When your health places so many restrictions on your life, like my health does, something like an emotional weekly session completely dominates the remainder of your time. The preparation rest. The recovery rest. The exertion of getting there, albeit only minutes away. The concentration and cognitive function needed to get through the 50 minutes. And then the emotions themselves. It wasn’t something I entered into lightly but you’ll likely know by now that it is my struggle with childlessness that led me to seeking help. (I plead you not to offer any unsolicited advice on this.)

Absolutely no obligations on a Wednesday so savouring the Autumn sunshine

At the start of the year I wanted to make something of as many Wednesdays as I possibly could. They are the only day I have to myself. They are sacred. But then I started counselling and so my weeks have been spent recovering from each session in the many ways one needs to.

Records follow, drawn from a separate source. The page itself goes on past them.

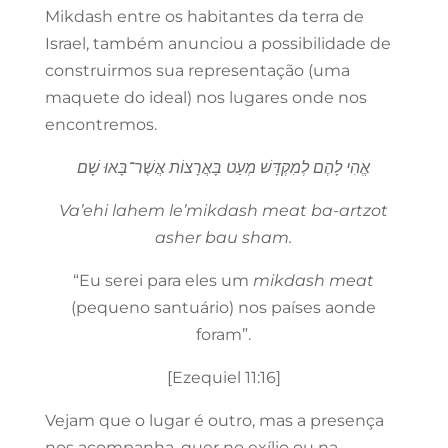
Mikdash entre os habitantes da terra de
Israel, também anunciou a possibilidade de
construirmos sua representação (uma
maquete do ideal) nos lugares onde nos
encontremos.
אֱהִי לָהֶם לְמִקְדָּשׁ מְעַט בָּאֲרָצוֹת אֲשֶׁר־בָּאוּ שָׁם
Va’ehi lahem le’mikdash meat ba-artzot
asher bau sham.
“Eu serei para eles um
mikdash meat
(pequeno santuário) nos países aonde
foram”.
[Ezequiel 11:16]
Vejam que o lugar é outro, mas a presença
nos acompanha, quer no exílio ou na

Perhaps it’s a strange thing for me to crave; these days to myself. Afterall I live such an isolated life. It’s just that it’s the one day I can properly relax because no-one is expected to call in at all during the day. Rightly or wrongly, if someone is coming at 1pm the morning just isn’t as relaxing beforehand. And there’s something different about having nice time to myself, as opposed to the enforced solitude of Bed Days when I am too unwell for any company.

So now I hope I can manage on monthly counselling sessions, in the hope that I can get a little bit of my little life back. I feel it’s time, and I’m looking forward to making something of my Wednesdays again.

M.E. myself and Anxiety?

I’d say I had my first real taste of Anxiety in the first month of being ill. I had managed to painstakingly slowly cross the road in our little village in an attempt to get some fresh air and stretch my legs a little bit. But then I had this overwhelming feeling that I couldn’t get back across the road safely. I couldn’t trust my legs or my body to do that anymore. They weren’t the legs that had captained every sports team at school. They weren’t the legs that had (begrudgingly) climbed mountains on family holidays. They weren’t the legs that were first up on any dance floor. My journey with Anxiety has gone from there.

There is so much to say about it but finding the words is hard. I will try again another day.

There is too much time to think and there is now so much more to think about. On top of the standard worries that I have too much time to think about and worry over, I also have the bits of life that M.E. impacts to think about. And again, too much time to sit thinking about them.

With a condition like M.E, the sufferer has very little control; over their symptoms, the relief from those symptom. Very little control over aspects of their life that they have be able to independently tackle their whole young adult life.

For me, I have to acknowledge and engage with these worries for them to even start to go away. I feel an instant relief once I’ve voiced certain worries with certain people.

I don’t always want to be told that I need to work on my thought patterns. I know that and I am trying harder than you’ll ever know. I don’t need or want suggestions that might help.

Sometimes I just want to hear that you’re sorry it’s so hard. Because it really is.